GET /my-index-000001/_search?
{
    
    
    "query": {
    
    
        "bool": {
    
    
            "filter": {
    
    
                "term": {
    
    
                    "field_name": "field_value"
                }
            }
        }
    }
}

3. On the premise of not timing out, increase the number of records obtained by each scroll

We can sizemake each scroll return more data by increasing it, thereby reducing the number of query, fetch, and response stages of the query and improving efficiency. But you need to pay attention to increase the timeout to avoid timeout because each scroll will return more data.

before fixing:

GET /my-index-000001/_search?
{
    
    
    "query": {
    
    
        "match_all": {
    
    }
    },
    "size": 1000
}

After modification:

GET /my-index-000001/_search?
{
    
    
    "query": {
    
    
        "match_all": {
    
    }
    },
    "size": 10000
}

4. _docSort

In the official documentation of ElasticSearch, it is explained _docthat it means sorting by index order, which is the most efficient sorting method. If you don't care about the order in which documents are returned, you should _docsort to improve query performance. This works especially well scrollwhen .

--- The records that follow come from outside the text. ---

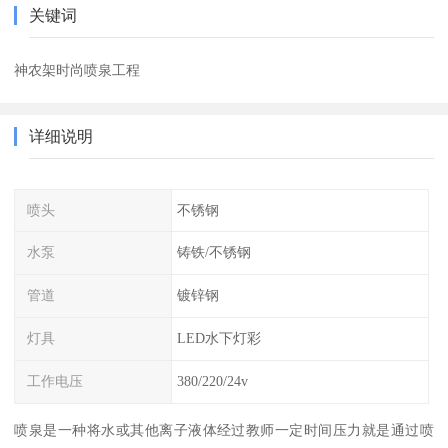
关键词
神农架时尚喷泉工程
详细说明
喷头
不锈钢
水泵
铸铁/不锈钢
管道
镀锌钢
灯具
LED水下灯彩
工作电压
380/220/24v
喷泉是一种将水或其他离子液体经过教师一定时间压力就是通过喷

Document address: https://www.elastic.co/guide/en/elasticsearch/reference/8.6/sort-search-results.html

before fixing:

{
    
    
    "query": {
    
    
        "bool": {
    
    
            "filter": {
    
    
                "term": {
    
    
                    "field_name": "field_value"
                }
            }
        }
    }
}

After modification:

{
    
    
    "query": {
    
    
        "bool": {
    
    
            "filter": {
    
    
                "term": {
    
    
                    "field_name": "field_value"
                }
            }
        }
    },
    "sort": ["_doc"]
}

5. Reduce unnecessary query fields (use _sourcefilter )

By reducing unnecessary fields, the time consumption of the fetch phase of the query can be effectively reduced.

before fixing:

GET /my-index-000001/_search?
{
    
    
    "query": {
    
    
        "match_all": {
    
    }
    }
}

After modification:

GET /my-index-000001/_search?
{
    
    
    "query": {
    
    
        "match_all": {
    
    }
    },
    "_source": ["need-field-1", "need-field-2"]
}

6. Avoid fuzzy matching

7. Use filter_path to filter the returned results

By adding filter_path, the network IO usage can be reduced. It should be noted that if scroll is used, _scroll_idthe field .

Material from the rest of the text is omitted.